> [EXERCISE MATERIALS]
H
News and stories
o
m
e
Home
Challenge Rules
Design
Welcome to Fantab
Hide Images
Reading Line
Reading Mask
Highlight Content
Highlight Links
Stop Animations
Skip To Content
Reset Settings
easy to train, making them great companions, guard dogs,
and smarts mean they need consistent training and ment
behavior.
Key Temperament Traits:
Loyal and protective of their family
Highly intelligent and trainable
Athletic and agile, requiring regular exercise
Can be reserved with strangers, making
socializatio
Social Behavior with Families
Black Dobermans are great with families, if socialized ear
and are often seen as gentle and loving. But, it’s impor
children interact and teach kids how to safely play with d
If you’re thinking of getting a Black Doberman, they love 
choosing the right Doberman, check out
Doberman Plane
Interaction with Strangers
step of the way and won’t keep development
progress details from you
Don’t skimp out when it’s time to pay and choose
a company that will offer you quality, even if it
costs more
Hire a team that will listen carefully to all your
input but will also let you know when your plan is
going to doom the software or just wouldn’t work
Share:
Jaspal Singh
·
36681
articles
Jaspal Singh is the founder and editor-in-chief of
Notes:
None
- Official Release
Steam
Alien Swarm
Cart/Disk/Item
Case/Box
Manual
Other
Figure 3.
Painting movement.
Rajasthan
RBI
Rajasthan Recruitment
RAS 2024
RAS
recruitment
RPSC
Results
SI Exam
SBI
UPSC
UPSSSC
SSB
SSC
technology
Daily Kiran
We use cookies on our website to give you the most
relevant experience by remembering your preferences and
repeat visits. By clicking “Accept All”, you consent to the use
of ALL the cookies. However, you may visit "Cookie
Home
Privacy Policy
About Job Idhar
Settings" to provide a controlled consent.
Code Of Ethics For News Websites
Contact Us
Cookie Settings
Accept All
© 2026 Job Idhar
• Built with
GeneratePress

* * *

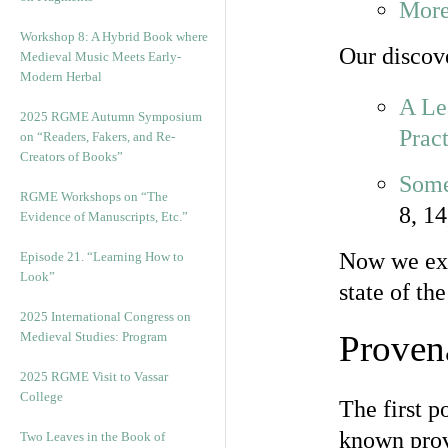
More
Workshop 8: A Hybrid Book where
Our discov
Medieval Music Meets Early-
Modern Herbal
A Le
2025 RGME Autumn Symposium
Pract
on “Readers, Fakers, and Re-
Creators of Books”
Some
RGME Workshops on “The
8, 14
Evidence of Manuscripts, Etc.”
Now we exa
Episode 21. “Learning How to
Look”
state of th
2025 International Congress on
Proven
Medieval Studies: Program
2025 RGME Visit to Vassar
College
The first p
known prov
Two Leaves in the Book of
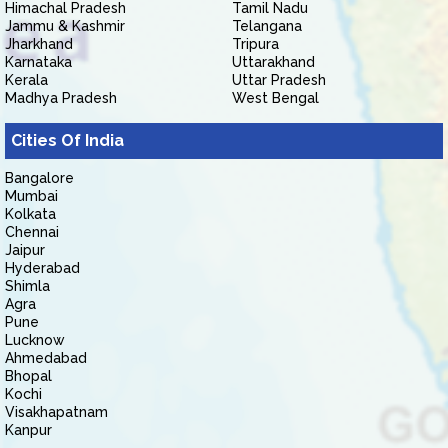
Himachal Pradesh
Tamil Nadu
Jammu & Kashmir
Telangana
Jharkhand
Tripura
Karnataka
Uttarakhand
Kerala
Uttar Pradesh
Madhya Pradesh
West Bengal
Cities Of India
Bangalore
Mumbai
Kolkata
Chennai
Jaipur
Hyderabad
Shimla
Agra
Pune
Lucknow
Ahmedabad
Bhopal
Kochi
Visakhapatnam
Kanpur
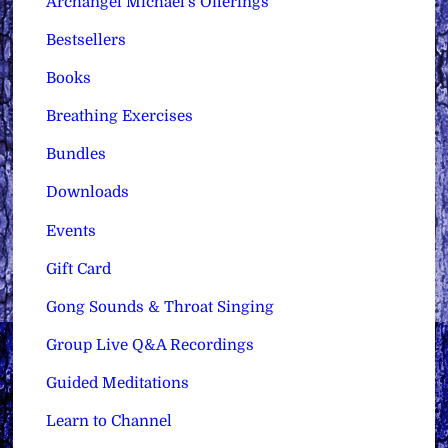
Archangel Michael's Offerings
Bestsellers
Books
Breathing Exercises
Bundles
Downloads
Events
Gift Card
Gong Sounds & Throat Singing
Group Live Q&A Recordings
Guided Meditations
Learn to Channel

--

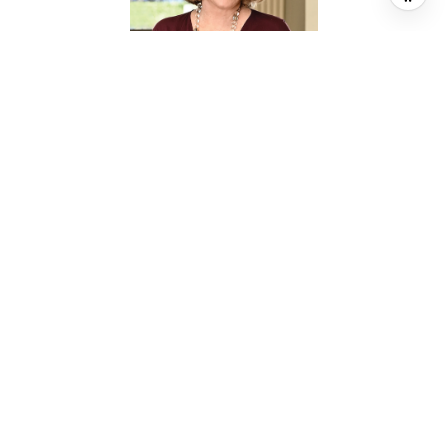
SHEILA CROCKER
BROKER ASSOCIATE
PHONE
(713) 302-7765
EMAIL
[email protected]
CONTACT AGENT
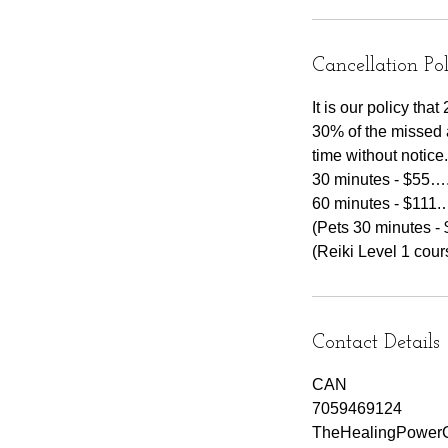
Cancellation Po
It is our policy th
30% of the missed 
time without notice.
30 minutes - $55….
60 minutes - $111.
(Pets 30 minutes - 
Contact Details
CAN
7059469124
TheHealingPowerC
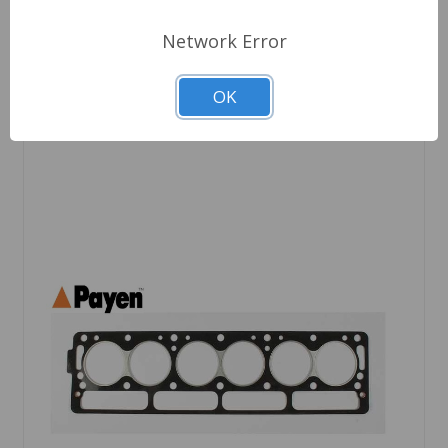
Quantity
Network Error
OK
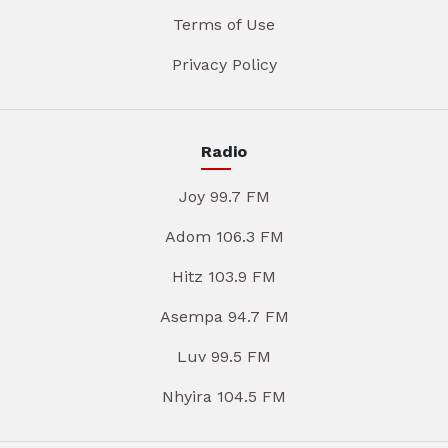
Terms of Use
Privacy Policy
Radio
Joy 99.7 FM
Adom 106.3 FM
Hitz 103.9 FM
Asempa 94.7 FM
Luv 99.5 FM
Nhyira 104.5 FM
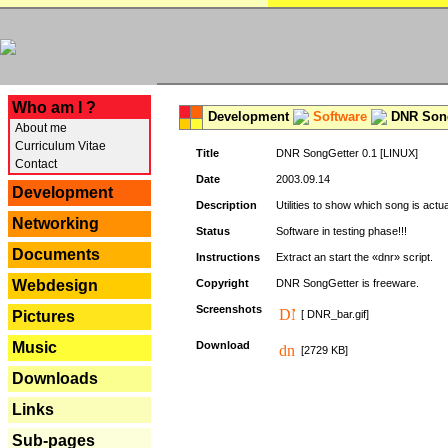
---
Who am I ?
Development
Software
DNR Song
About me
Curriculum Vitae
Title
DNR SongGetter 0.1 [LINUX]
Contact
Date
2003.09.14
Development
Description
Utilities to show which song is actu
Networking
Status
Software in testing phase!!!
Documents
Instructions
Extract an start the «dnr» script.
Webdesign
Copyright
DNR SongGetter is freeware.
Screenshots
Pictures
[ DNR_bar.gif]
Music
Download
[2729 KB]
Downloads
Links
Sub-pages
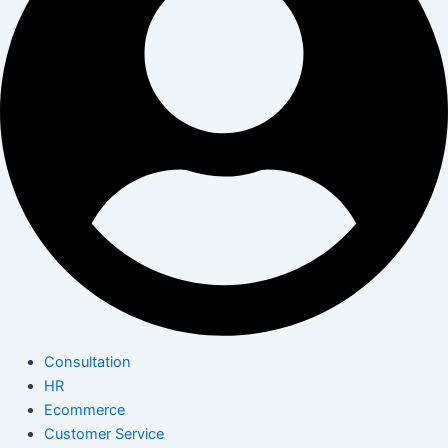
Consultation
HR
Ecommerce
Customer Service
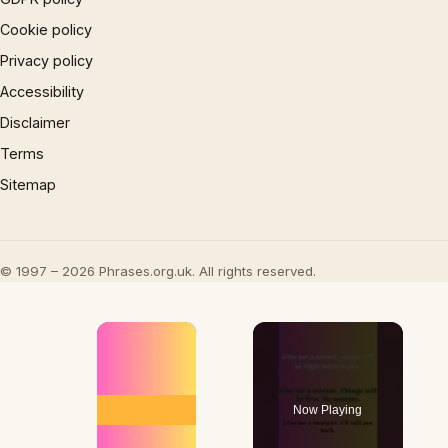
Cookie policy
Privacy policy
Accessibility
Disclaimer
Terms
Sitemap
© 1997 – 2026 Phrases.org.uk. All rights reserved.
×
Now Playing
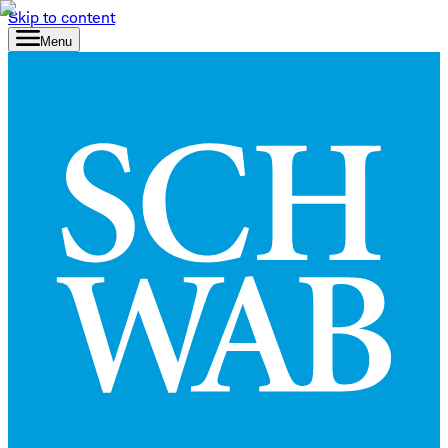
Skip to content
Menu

> [YOUR GOAL]
Using the records above, return verbatim only the part that opens with the line containing "RGME Workshops on" and closes with the line containing "Learn to Channel"; pictures stay out.

> [ANSWER TO THE PROBLEM]
RGME Workshops on “The
8, 14
Evidence of Manuscripts, Etc.”
Now we exa
Episode 21. “Learning How to
Look”
state of th
2025 International Congress on
Proven
Medieval Studies: Program
2025 RGME Visit to Vassar
College
The first p
known prov
Two Leaves in the Book of
Himachal Pradesh
Tamil Nadu
Jammu & Kashmir
Telangana
Jharkhand
Tripura
Karnataka
Uttarakhand
Kerala
Uttar Pradesh
Madhya Pradesh
West Bengal
Cities Of India
Bangalore
Mumbai
Kolkata
Chennai
Jaipur
Hyderabad
Shimla
Agra
Pune
Lucknow
Ahmedabad
Bhopal
Kochi
Visakhapatnam
Kanpur
Archangel Michael's Offerings
Bestsellers
Books
Breathing Exercises
Bundles
Downloads
Events
Gift Card
Gong Sounds & Throat Singing
Group Live Q&A Recordings
Guided Meditations
Learn to Channel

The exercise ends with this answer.